M・R・5」と「Beat The Diamonds」はメダロット5の曲なので、私が関わった作品ではありませんが、どちらの曲もすごくメダロットでした。
 私はメダロットの開発チームから抜けたものの、メダロット5はそれまでメダロットの制作に関わっていたスタッフの方々が引き続き作っておられましたし、原曲の制作も同じ方でしたしね。
 メダロット5は、主人公のコイシマルくんがゲーム開始早々肥溜めに落とされるという衝撃の展開が印象的でした。
 そして「M・R・5」がオープニングかつロボトル曲、というのはメダロット1~4にはなかったパターンだったので驚きでした。
 カッコいいオープニング曲でロボトルができるって、いいですよね!
 メダロックになった「M・R・5」でも、ロボトルしてみたいものです。

 メダロット5もシナリオを担当された方は女性だったのですが、マップの至るところで見られた細やかなこだわりは、やはり女性ならではだったからかもしれません。
 私も女性ではあるのですが、私はおおよそ女性らしからぬ大雑把な性格で、残念ながら細やかな気配りといったものからはかけ離れております。

 メダロックにアレンジされた「M・R・5」は金属的な重い音から始まって、それが軽快なメロディーとテンポに変わり、再び重低音に変わる感じでした。
 軽快な感じと、重低音の緩急は、本当にクールですね!
 途中ビートを刻み続ける感じの部分もカッコよかったです。
 皆様の「ヴォイ! ヴォイ!」がこの曲でも生きていました。 ステージと会場が一体になって一つの音楽を作るというのは、ライブならではの素晴らしいものですね!

09.魔の十日間

魔の十日間」はメダロット1の曲です。
 原曲は敵の本拠地に乗り込む時などに流れていたと思いますが、スローテンポで不気味かつ不穏な空気が漂う曲調でした。
 アレンジされた「魔の十日間」は、アップテンポで激しくなっております。
 本拠地潜入、というよりはラスボス戦の戦闘曲のようです。それでいて心をざわつかせるような、原曲にあった不安げな要素も残されておりました。
 メダロット1にはラスボス戦の曲が無いのですが、ラスボスのビーストマスターとはぜひこの曲で戦ってみたい!……そんな風に思える一曲でした。
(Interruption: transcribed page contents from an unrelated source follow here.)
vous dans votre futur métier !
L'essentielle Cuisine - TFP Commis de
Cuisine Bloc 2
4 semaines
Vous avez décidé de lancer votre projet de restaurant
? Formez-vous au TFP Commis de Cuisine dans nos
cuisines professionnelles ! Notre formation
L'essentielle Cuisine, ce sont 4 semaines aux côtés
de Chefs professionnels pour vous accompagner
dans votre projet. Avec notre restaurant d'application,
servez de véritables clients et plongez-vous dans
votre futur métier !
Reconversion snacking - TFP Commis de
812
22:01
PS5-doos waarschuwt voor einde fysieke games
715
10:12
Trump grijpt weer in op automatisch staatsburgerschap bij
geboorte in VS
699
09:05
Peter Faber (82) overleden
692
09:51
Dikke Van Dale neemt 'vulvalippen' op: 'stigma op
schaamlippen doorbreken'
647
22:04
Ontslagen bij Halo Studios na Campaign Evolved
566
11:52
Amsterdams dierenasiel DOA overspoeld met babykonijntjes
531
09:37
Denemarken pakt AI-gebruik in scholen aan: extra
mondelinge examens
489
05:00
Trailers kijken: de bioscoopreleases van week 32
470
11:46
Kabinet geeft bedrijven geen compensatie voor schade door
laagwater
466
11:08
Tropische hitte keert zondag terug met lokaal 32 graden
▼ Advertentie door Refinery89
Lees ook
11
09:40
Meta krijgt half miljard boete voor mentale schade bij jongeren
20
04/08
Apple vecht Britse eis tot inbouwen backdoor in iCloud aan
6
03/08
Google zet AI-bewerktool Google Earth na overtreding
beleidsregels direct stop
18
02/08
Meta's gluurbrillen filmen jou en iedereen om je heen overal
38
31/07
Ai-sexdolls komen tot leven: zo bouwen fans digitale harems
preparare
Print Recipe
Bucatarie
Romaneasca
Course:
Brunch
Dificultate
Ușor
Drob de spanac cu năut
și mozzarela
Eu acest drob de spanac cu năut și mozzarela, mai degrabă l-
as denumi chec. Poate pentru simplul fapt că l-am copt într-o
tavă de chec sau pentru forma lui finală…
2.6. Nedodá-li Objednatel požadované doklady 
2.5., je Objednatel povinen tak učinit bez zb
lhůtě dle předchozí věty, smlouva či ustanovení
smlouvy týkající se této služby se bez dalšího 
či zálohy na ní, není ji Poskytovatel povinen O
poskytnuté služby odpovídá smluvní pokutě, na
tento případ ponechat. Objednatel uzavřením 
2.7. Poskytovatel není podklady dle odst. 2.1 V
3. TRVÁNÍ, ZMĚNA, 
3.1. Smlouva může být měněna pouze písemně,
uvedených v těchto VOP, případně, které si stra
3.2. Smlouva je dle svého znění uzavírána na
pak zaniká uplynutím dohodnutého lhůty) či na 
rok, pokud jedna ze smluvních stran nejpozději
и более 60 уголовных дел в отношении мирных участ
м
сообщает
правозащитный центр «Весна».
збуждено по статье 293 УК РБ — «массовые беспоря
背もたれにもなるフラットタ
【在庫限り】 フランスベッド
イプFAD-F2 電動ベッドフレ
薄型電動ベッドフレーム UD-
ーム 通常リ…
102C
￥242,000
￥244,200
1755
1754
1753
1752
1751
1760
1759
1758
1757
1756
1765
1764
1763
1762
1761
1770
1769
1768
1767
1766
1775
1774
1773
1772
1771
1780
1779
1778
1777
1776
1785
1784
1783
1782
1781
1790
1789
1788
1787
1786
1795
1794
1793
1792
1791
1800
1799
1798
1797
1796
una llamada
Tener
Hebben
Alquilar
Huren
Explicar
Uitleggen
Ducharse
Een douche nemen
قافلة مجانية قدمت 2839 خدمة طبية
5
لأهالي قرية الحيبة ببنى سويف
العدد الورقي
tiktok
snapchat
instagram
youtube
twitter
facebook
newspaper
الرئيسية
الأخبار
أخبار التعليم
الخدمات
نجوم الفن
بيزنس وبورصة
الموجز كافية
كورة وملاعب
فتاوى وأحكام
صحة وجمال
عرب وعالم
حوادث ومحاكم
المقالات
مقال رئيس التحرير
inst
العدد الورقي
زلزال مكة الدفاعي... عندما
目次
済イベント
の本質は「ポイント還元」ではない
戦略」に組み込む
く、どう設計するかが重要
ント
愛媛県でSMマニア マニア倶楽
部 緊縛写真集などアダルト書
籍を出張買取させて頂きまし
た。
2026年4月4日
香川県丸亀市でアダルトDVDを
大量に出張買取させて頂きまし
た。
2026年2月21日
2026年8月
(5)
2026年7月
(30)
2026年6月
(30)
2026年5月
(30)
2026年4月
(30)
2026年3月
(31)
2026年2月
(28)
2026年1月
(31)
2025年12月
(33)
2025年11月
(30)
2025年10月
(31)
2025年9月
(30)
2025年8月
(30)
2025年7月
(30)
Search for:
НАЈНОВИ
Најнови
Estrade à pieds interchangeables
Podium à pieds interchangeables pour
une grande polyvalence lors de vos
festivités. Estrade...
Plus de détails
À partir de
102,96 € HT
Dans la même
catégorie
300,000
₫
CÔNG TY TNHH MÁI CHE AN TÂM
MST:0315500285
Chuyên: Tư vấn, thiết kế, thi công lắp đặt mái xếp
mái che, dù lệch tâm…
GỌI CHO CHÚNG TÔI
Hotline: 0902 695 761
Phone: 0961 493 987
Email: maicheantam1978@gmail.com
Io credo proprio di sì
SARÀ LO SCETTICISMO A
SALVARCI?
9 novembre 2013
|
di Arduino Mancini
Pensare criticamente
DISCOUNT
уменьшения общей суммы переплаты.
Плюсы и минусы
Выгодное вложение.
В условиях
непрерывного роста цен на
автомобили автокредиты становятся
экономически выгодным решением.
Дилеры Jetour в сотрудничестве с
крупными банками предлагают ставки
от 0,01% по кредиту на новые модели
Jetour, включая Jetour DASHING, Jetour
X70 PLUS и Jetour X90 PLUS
魔の十日間」は、「セレクト隊の本社ビルのようなところから怪電波が発信されて、セレクトメダルを装着していたメダロットたちが暴走する」という事件を指す言葉でした。
 ですが「魔の十日間」 という言葉は、ゲームには出していなかったんですよね。ゲームでは昼夜の区別もなかったので日にちの感覚が無く、「十日」というのがピンとこなかったかったからかもしれません。
 メダロックの「魔の十日間」を聴きながら、「魔の十日間」という言葉の響き、カッコよかったのでゲームでも使いたいなぁ、と思いつつその余裕がないまま終わってしまったことなども思い出しておりました。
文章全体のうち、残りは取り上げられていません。